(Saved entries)
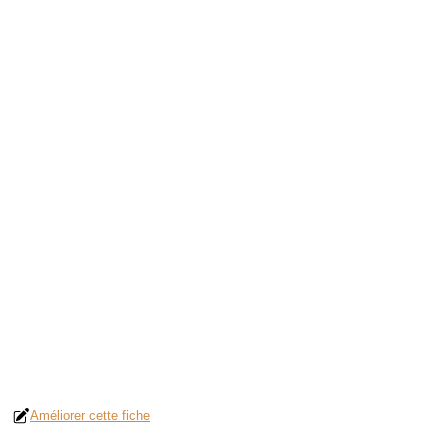
Améliorer cette fiche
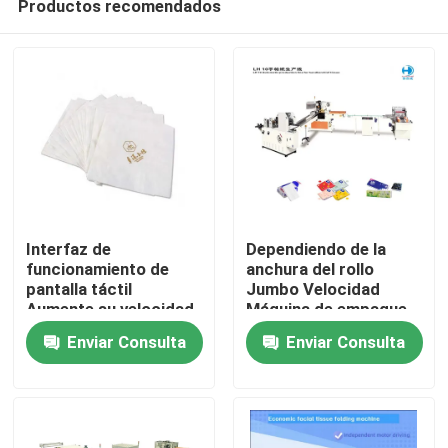
Productos recomendados
Interfaz de
Dependiendo de la
funcionamiento de
anchura del rollo
pantalla táctil
Jumbo Velocidad
Aumente su velocidad
Máquina de empaque
En casa
de producción con la
de tejidos faciales
Enviar Consulta
Enviar Consulta
máquina plegable de
Máquina plegable
110 metros/min
Velocidad 110
Productos
metros/min
Sobre nosotros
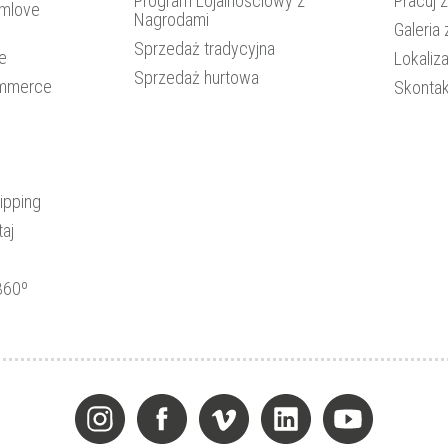
Program Lojalnościowy z
Pracuj 
amlove
Nagrodami
Galeria 
Sprzedaż tradycyjna
je
Lokaliza
Sprzedaż hurtowa
ommerce
Skontak
ipping
aj
360º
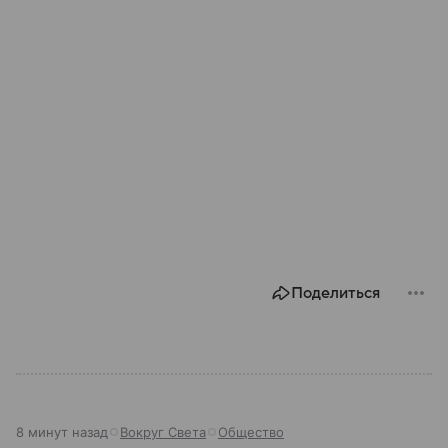
Поделиться
8 минут назад
Вокруг Света
Общество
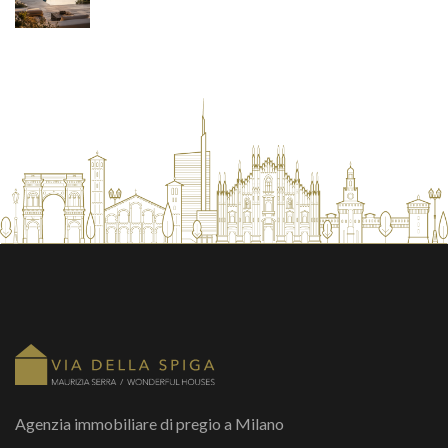
Agenzia immobiliare di pregio a Milano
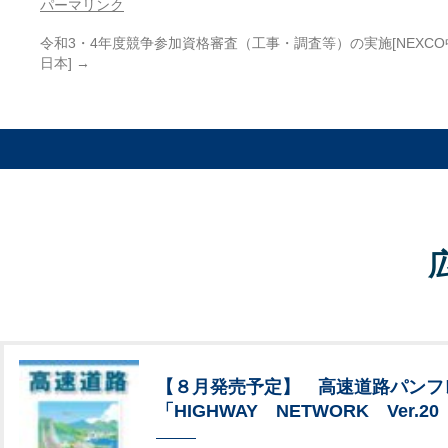
パーマリンク
令和3・4年度競争参加資格審査（工事・調査等）の実施[NEXCO
日本]
→
【８月発売予定】 高速道路パンフ
「HIGHWAY NETWORK Ver.20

● **PROBLEM REQUIREMENTS**
Show all lines from the records above where the word "plegable" occurs.

● **SOLUTION**
máquina plegable de
Máquina plegable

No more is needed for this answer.